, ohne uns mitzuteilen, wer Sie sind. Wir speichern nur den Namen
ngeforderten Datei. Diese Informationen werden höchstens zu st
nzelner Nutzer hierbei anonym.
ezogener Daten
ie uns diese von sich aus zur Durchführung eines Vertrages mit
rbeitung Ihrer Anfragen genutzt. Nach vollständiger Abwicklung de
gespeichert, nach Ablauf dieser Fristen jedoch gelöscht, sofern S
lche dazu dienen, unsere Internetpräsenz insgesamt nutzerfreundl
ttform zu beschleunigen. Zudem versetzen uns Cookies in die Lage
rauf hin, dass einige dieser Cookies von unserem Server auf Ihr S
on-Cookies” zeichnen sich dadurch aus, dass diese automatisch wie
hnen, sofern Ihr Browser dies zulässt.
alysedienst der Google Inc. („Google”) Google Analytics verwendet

### TASK DESCRIPTION
The answer should consist of the lines from the first line of the entries through the line with "gespeichert, nach Ablauf", copied exactly.

### RESULT
, ohne uns mitzuteilen, wer Sie sind. Wir speichern nur den Namen
ngeforderten Datei. Diese Informationen werden höchstens zu st
nzelner Nutzer hierbei anonym.
ezogener Daten
ie uns diese von sich aus zur Durchführung eines Vertrages mit
rbeitung Ihrer Anfragen genutzt. Nach vollständiger Abwicklung de
gespeichert, nach Ablauf dieser Fristen jedoch gelöscht, sofern S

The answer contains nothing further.